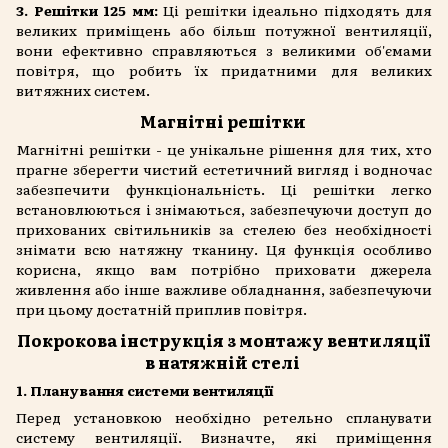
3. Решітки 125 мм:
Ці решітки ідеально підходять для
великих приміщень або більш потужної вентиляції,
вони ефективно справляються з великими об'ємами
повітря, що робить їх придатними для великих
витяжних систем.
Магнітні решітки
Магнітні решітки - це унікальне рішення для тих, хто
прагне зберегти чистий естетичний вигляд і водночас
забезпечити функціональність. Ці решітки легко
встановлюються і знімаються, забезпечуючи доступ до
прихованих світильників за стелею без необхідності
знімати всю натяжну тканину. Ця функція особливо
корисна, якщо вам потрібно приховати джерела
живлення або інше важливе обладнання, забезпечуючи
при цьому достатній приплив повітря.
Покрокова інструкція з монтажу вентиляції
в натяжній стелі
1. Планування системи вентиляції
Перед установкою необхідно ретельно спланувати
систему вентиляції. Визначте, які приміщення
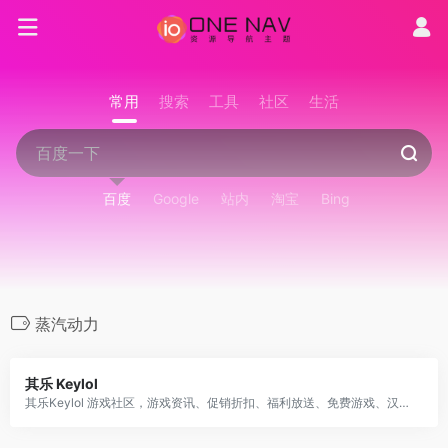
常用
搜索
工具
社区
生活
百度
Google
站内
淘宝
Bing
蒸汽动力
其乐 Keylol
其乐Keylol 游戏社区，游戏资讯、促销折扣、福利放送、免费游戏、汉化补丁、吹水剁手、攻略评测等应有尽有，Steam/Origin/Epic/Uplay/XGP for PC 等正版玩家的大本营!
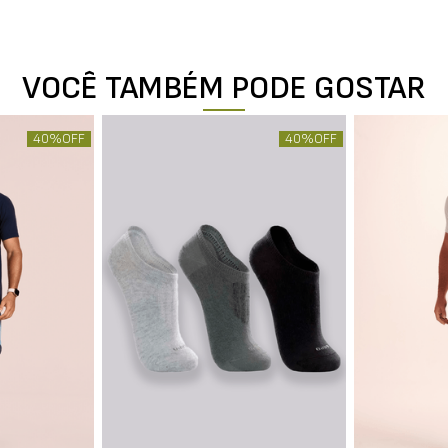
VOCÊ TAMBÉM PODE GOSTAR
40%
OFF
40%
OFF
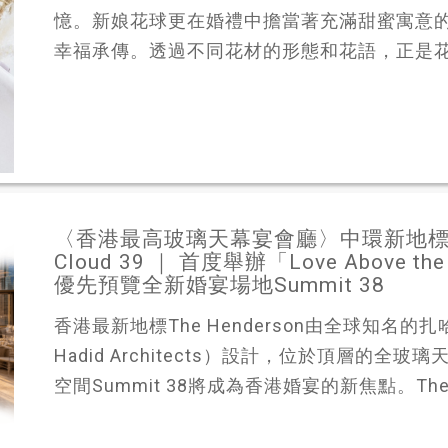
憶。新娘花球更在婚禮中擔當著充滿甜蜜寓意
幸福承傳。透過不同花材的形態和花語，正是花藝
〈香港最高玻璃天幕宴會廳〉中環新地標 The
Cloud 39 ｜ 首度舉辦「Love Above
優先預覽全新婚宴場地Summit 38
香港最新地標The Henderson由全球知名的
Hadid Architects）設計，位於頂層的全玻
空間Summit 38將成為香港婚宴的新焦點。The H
==
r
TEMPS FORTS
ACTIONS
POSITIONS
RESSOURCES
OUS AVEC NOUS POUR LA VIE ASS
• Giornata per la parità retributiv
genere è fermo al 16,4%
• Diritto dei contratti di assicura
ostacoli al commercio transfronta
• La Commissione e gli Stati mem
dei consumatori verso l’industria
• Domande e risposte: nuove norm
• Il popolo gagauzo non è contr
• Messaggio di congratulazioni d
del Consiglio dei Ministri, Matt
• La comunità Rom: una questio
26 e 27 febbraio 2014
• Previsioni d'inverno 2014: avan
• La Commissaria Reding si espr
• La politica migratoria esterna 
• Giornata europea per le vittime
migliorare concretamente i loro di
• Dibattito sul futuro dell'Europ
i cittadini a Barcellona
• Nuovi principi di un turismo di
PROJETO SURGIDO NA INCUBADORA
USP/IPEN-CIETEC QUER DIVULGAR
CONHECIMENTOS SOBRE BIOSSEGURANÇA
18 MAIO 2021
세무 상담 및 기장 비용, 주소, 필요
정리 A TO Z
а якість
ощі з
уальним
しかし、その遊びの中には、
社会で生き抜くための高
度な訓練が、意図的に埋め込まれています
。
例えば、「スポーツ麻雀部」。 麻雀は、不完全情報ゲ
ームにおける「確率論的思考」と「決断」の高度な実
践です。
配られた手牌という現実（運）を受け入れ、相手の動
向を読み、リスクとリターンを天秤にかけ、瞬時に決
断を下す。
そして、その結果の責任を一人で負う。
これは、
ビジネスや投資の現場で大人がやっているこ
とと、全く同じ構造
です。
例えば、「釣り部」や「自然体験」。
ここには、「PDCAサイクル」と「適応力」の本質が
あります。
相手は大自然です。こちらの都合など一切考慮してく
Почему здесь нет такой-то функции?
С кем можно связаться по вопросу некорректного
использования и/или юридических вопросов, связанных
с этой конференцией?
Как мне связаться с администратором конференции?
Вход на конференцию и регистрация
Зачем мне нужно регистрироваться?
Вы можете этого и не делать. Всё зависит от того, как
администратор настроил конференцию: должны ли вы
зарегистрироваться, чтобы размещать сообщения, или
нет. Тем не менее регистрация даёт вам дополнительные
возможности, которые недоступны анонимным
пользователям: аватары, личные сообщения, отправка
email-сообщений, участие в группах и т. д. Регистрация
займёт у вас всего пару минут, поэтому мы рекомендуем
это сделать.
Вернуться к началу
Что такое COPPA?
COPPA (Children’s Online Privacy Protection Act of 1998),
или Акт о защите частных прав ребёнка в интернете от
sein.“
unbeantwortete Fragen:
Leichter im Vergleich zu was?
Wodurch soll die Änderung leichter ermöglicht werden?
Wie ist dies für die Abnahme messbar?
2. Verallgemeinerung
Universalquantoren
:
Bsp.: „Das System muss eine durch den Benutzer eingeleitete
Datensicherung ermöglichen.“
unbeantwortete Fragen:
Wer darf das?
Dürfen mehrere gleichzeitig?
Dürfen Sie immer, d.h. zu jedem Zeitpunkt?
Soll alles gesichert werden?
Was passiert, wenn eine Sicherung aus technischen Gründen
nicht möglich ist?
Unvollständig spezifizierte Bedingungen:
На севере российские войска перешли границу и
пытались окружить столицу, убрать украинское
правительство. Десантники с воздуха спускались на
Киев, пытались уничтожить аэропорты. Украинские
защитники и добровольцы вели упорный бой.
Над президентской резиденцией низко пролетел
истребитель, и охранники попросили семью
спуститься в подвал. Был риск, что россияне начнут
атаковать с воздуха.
...
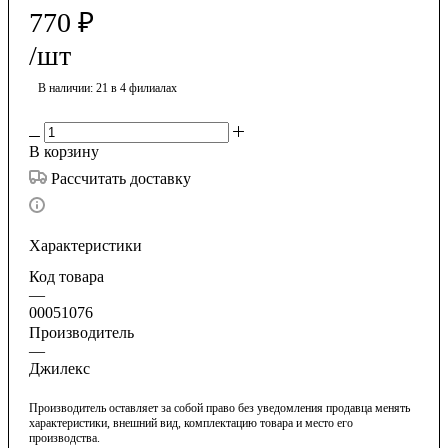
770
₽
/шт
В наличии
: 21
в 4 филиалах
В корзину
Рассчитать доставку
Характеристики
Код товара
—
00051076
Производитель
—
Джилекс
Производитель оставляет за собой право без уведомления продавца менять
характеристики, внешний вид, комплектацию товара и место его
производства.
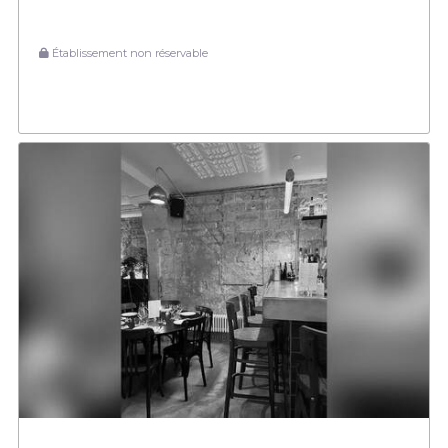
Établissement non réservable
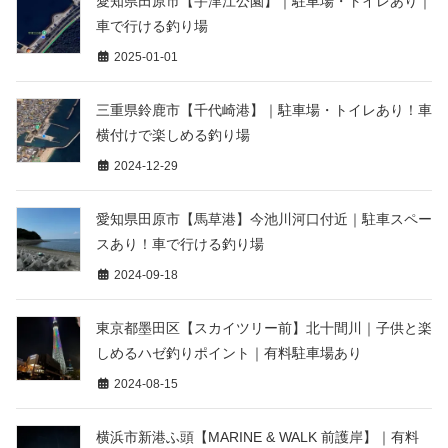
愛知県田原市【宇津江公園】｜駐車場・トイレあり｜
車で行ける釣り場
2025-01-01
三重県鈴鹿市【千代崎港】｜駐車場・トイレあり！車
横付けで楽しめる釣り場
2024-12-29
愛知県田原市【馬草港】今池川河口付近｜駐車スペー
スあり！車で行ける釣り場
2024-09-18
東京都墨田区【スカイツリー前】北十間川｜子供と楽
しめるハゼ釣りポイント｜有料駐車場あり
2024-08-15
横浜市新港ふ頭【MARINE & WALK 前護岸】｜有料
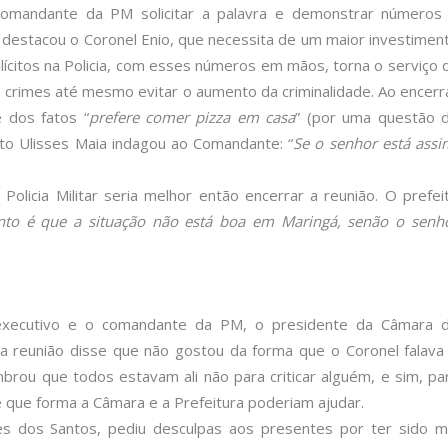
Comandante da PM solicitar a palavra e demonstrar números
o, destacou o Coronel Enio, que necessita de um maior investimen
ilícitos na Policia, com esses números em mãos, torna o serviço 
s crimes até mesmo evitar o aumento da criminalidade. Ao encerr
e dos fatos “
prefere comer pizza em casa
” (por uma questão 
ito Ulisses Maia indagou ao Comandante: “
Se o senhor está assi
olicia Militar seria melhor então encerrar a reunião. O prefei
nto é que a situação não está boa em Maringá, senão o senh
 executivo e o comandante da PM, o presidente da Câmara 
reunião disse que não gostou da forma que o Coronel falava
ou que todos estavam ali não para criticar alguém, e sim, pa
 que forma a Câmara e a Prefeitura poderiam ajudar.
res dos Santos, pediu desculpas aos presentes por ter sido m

• ACTION ITEM: Your answer should be one number, the count of lines in the records that contain the word "COPPA".

• EXERCISE OUTPUT: 2